Die Kommission sieht Versäumnisse bei Klinikleitung, Gesellschafter und Aufsicht. Das Risiko einer Krankenhausinfektion sei nicht gesehen worden, heißt es im Bericht. Der Stellenwert und die Ausstattung der Krankenhaushygiene sei in vielen Aspekten unzureichend. Der Aufsichtsrat habe die effektive Kontrollfunktion nicht ausgeschöpft. Im Bericht wird auch kritisiert, dass durch stückweises Anbauen auf dem Gelände der Überblick über das Ganze verloren gehe.

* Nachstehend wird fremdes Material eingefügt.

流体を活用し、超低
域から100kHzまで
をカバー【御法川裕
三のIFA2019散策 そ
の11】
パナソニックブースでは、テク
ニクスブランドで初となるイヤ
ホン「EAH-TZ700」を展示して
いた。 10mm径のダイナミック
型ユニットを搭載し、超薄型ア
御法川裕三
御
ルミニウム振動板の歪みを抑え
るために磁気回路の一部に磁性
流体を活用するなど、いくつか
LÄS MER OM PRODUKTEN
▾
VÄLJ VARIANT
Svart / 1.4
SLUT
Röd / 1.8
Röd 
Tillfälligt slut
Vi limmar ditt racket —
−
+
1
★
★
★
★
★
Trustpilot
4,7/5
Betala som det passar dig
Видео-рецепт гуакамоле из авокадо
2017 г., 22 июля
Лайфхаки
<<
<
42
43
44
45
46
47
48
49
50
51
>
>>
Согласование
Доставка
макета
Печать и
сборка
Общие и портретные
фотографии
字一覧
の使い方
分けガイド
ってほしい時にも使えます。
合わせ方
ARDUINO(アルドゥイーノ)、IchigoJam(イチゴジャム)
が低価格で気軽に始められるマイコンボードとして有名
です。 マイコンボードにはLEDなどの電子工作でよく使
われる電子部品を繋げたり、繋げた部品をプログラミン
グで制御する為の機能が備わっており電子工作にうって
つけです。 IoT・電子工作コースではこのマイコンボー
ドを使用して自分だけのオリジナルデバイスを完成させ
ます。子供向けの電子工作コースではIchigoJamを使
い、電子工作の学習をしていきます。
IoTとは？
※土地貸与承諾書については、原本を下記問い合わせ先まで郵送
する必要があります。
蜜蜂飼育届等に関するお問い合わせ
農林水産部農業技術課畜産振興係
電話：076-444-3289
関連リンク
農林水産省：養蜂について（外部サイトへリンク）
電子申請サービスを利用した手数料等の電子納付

Der Co-Leiter, Direktor des Instituts für Mikrobiologie und Virologe der Medizinischen Hochschule Brandenburg, Frank Hufert, kritisierte, die Krankenhaushygiene sei damals von der fachärztlichen Seite der Mikrobiologie mitbedient worden. „Das ist etwas, was nicht funktioniert.“ Geschäftsführer Schmidt sagte, die Hygiene sei gestärkt worden, am 1. April solle eine Hygiene-Chefärztin beginnen. Co-Geschäftsführer Tim Steckel forderte neue Rahmenbedingungen. Die Krankenhausfinanzierung schaffe derzeit Fehlanreize: „Hier steht nicht das Gesunden des Menschen im Fokus, sondern der systemische Druck, mehr Leistungen durch mehr Fälle zu generieren“, teilte er mit.

Die Kommission empfiehlt dem Gesellschafter, Oberbürgermeister Mike Schubert (SPD), und dem Aufsichtsrat, den Fokus der Klinik auf exzellente Gesundheitsversorgung und Patientensicherheit zu setzen. Der Stadt rät sie, Krankenhausverbünde zu prüfen und die Aufsicht durch das Gesundheitsamt zu stärken. Die Besetzung des Aufsichtsratschefpostens durch die zuständige Beigeordnete für Gesundheit, Brigitte Meier (SPD), solle kritisch geprüft werden. Die Fachleute schlagen auch einen Klinikneubau oder -teilneubau vor.

Oberbürgermeister Schubert sagte, über gravierende Mängel habe der Aufsichtsrat damals nicht berichtet. Er wolle an dem Ziel festhalten, ein kommunales Krankenhaus in Potsdam zu erhalten. Ein Neubau solle geprüft werden. Die „Potsdamer Neuesten Nachrichten“ hatten über die Ergebnisse zuvor berichtet.